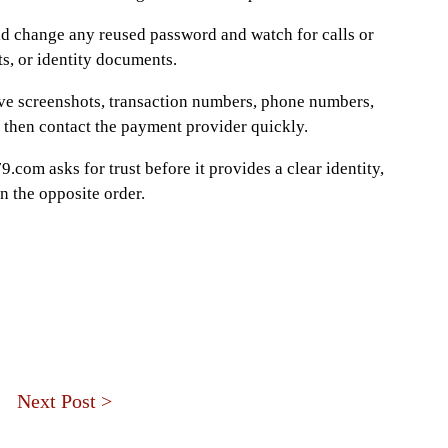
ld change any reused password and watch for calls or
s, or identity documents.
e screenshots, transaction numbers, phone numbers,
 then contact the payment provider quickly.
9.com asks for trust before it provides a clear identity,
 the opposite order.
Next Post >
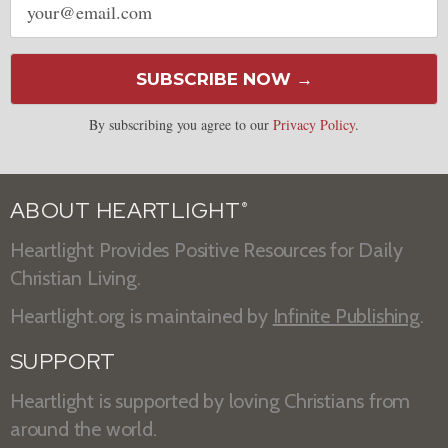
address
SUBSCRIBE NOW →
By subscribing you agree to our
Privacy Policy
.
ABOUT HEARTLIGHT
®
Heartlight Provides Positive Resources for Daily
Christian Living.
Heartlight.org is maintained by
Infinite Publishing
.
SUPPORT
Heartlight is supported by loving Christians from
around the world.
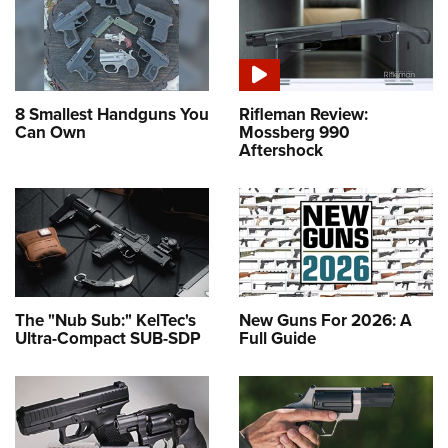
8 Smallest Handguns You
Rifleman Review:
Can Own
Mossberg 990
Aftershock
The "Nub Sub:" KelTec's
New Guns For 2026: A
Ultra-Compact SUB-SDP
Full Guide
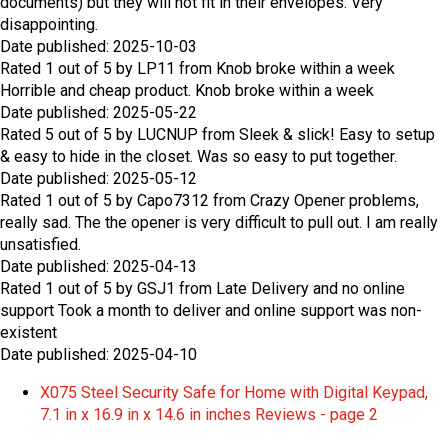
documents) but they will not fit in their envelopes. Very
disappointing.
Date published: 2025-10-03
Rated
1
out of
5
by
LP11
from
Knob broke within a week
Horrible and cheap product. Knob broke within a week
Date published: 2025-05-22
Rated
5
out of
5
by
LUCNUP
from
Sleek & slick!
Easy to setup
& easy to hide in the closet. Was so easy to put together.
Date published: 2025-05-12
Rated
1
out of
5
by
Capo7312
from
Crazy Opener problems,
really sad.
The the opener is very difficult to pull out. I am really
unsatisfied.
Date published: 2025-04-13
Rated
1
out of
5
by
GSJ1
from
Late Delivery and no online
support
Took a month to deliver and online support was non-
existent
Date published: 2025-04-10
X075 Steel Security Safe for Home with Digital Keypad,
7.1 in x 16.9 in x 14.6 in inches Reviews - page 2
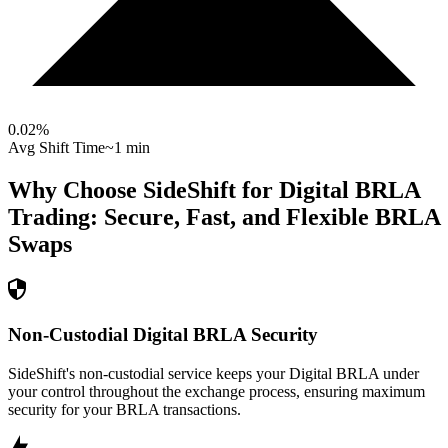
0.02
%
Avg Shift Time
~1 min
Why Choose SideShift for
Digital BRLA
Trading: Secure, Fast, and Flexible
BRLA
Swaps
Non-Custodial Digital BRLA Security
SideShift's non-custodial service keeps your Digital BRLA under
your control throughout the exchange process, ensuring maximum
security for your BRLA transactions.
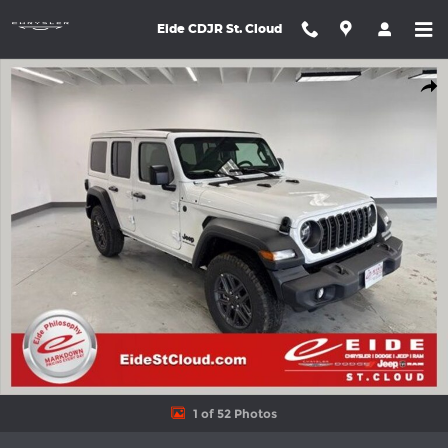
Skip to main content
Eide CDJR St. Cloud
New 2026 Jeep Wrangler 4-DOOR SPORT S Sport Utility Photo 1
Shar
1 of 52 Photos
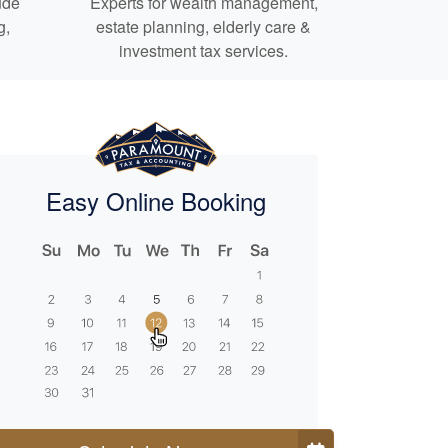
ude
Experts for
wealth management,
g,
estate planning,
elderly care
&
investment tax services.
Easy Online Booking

==

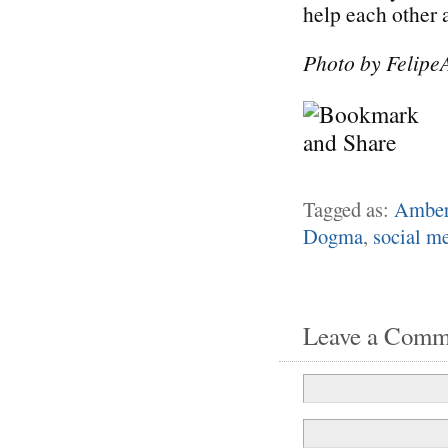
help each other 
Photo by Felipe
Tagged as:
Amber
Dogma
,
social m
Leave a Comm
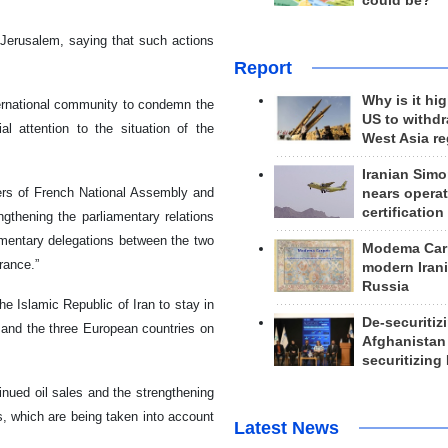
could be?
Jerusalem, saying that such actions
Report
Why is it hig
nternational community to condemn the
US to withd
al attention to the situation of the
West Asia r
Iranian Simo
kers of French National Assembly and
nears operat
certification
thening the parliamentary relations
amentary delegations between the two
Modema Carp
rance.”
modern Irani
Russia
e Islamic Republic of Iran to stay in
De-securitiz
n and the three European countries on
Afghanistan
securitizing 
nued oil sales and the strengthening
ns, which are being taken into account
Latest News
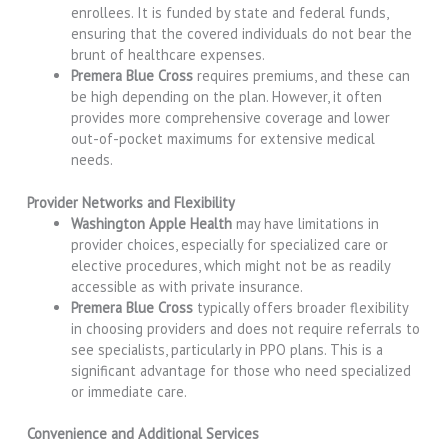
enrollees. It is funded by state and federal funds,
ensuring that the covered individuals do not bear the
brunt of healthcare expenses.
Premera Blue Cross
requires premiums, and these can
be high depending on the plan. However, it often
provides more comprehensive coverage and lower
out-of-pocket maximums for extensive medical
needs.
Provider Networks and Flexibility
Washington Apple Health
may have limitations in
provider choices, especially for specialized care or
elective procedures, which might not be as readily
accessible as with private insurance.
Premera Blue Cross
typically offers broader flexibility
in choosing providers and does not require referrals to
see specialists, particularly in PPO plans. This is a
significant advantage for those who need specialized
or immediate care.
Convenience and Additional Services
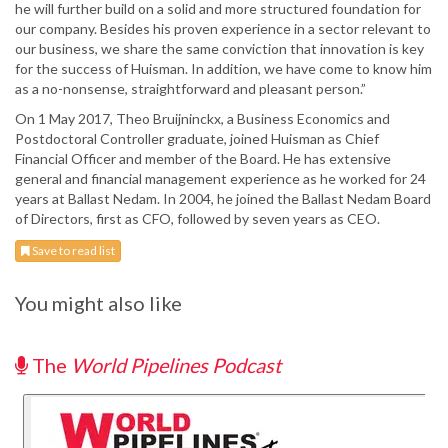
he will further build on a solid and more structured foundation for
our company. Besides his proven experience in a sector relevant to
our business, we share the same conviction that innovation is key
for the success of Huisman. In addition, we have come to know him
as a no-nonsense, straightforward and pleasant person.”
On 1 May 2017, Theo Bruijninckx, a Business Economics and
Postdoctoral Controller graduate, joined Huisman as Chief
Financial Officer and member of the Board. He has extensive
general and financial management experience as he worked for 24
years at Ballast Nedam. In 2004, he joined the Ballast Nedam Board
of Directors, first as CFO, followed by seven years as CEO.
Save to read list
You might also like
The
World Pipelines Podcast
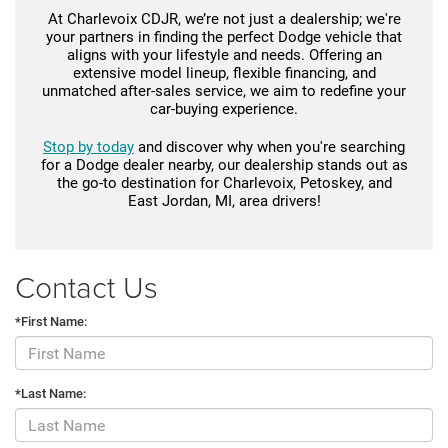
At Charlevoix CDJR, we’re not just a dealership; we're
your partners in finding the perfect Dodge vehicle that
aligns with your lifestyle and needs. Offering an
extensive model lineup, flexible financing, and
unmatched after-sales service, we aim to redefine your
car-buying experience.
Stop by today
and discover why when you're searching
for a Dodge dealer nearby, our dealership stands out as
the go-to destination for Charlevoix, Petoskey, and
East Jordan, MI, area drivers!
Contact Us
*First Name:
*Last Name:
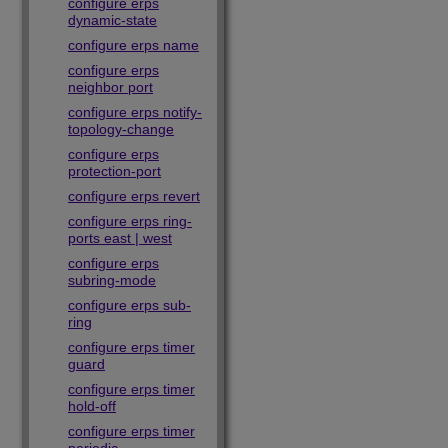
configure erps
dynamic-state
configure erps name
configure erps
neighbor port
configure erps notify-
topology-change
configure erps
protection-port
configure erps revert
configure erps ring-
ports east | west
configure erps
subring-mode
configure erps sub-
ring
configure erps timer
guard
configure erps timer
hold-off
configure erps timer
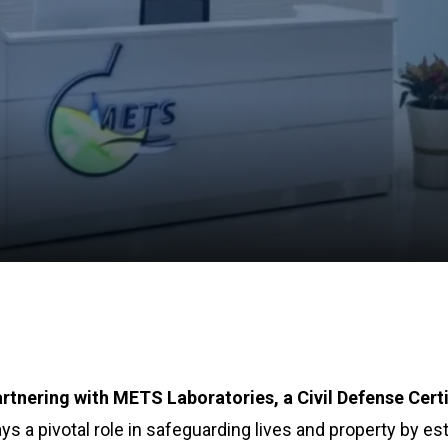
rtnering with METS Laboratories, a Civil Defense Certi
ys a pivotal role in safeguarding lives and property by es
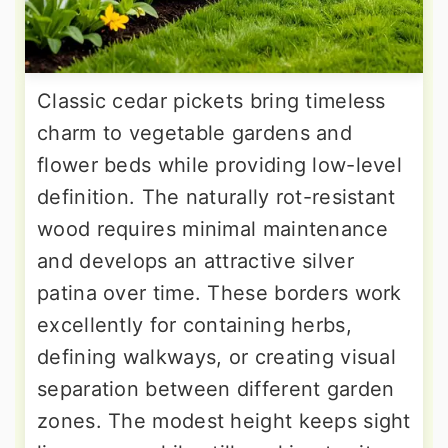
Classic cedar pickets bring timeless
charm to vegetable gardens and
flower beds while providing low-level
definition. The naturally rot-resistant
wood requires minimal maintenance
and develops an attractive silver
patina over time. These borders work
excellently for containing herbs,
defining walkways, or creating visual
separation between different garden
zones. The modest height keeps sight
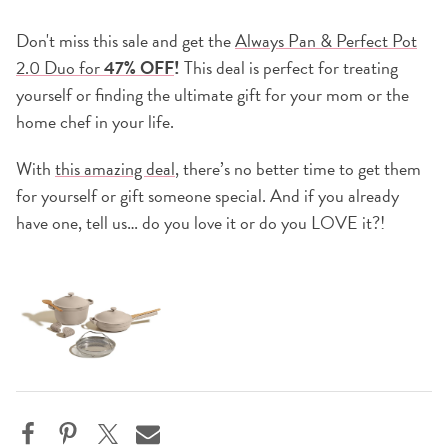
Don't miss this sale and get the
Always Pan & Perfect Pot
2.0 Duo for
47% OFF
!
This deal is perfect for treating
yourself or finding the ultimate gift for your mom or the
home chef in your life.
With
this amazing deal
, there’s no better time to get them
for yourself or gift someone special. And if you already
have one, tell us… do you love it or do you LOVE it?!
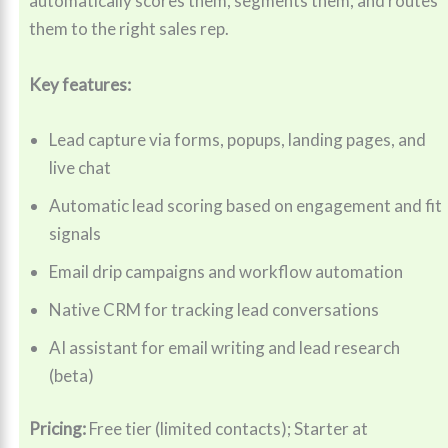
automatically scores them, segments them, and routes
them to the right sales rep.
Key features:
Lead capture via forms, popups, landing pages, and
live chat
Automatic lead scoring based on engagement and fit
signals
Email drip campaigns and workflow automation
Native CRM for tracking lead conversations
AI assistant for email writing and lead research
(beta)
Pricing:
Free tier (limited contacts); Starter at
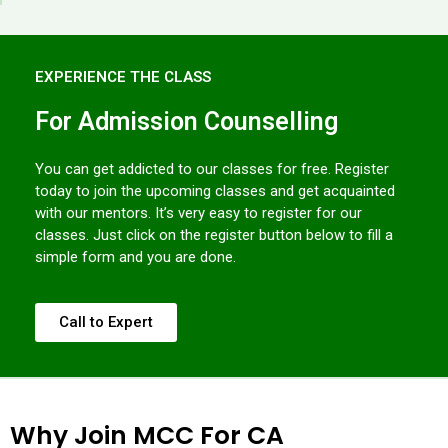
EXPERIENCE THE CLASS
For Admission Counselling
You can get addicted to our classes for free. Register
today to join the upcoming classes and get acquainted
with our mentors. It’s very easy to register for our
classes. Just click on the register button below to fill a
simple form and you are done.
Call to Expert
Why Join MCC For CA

→ **What to produce**:
Copy only what runs above from the line containing "Avg Shift Time" through the line containing "Easy Online Booking", exactly. Leave out the pictures.

→ **Response to the task**:
Avg Shift Time
~1 min
Why Choose SideShift for
Digital BRLA
Trading: Secure, Fast, and Flexible
BRLA
Swaps
Non-Custodial Digital BRLA Security
SideShift's non-custodial service keeps your Digital BRLA under
your control throughout the exchange process, ensuring maximum
security for your BRLA transactions.
Skip to main content
Eide CDJR St. Cloud
New 2026 Jeep Wrangler 4-DOOR SPORT S Sport Utility Photo 1
Shar
1 of 52 Photos
ude
Experts for
wealth management,
g,
estate planning,
elderly care
&
investment tax services.
Easy Online Booking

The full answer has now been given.